Exercise aim:
Find how many lines in the material below hold the word "Kamera". Reply with that figure alone.

Source material:
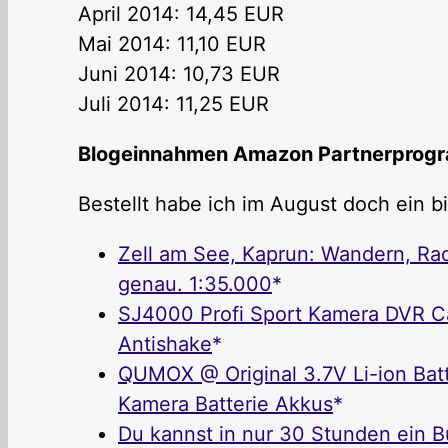
April 2014: 14,45 EUR
Mai 2014: 11,10 EUR
Juni 2014: 10,73 EUR
Juli 2014: 11,25 EUR
Blogeinnahmen Amazon Partnerprogr
Bestellt habe ich im August doch ein b
Zell am See, Kaprun: Wandern, Rad
genau. 1:35.000
SJ4000 Profi Sport Kamera DVR C
Antishake
QUMOX @ Original 3.7V Li-ion Bat
Kamera Batterie Akkus
Du kannst in nur 30 Stunden ein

Exercise output:
2